### Extracted records

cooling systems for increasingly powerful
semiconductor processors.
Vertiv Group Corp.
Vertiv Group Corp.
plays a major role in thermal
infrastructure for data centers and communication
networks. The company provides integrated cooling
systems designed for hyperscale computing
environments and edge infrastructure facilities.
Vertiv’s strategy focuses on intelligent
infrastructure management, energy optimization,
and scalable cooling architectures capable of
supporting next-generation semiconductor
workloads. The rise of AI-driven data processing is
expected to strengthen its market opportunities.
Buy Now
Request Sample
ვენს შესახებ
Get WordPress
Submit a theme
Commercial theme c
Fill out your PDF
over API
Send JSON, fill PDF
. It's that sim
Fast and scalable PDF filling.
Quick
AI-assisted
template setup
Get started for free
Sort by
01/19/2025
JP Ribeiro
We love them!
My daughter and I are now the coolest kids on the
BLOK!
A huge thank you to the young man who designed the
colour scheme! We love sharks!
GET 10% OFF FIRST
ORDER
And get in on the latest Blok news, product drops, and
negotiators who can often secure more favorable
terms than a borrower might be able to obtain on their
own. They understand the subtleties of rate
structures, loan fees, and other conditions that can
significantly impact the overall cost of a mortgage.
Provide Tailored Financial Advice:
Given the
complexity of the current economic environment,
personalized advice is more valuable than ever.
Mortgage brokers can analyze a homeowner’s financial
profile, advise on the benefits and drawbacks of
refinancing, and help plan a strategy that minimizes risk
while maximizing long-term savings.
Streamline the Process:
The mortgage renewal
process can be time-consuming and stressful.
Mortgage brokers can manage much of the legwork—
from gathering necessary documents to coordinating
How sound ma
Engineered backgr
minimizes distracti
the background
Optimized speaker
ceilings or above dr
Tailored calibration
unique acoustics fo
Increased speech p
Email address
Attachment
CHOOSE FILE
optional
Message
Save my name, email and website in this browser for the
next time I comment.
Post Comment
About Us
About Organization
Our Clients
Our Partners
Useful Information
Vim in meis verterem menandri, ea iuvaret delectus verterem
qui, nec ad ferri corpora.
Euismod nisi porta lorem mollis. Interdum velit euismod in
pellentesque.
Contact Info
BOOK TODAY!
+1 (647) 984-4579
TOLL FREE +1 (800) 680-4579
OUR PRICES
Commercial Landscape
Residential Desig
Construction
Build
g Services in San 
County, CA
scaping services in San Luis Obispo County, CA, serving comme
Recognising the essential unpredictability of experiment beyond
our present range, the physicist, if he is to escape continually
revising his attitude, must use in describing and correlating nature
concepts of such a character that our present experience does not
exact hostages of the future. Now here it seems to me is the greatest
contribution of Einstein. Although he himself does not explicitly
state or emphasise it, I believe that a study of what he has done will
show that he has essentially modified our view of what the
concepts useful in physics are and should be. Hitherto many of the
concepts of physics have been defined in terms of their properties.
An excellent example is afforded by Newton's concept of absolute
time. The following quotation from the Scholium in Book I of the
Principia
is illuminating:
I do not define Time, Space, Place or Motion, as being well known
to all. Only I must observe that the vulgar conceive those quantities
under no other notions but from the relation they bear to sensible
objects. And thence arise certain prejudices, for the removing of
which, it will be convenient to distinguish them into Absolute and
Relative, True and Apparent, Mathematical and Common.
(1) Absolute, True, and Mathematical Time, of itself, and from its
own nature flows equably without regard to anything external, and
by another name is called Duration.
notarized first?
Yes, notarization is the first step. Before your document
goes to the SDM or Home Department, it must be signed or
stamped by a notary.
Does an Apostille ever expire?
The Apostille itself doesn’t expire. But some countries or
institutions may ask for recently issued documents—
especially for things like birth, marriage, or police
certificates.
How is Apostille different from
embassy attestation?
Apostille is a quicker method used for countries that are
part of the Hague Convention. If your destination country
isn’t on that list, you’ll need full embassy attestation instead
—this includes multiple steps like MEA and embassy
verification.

######

## [What you have to do]
Above are the records; repeat exactly the lines from the one holding "workloads. The rise" down to the one holding "significantly impact the", end lines included.

## [Result below]
workloads. The rise of AI-driven data processing is
expected to strengthen its market opportunities.
Buy Now
Request Sample
ვენს შესახებ
Get WordPress
Submit a theme
Commercial theme c
Fill out your PDF
over API
Send JSON, fill PDF
. It's that sim
Fast and scalable PDF filling.
Quick
AI-assisted
template setup
Get started for free
Sort by
01/19/2025
JP Ribeiro
We love them!
My daughter and I are now the coolest kids on the
BLOK!
A huge thank you to the young man who designed the
colour scheme! We love sharks!
GET 10% OFF FIRST
ORDER
And get in on the latest Blok news, product drops, and
negotiators who can often secure more favorable
terms than a borrower might be able to obtain on their
own. They understand the subtleties of rate
structures, loan fees, and other conditions that can
significantly impact the overall cost of a mortgage.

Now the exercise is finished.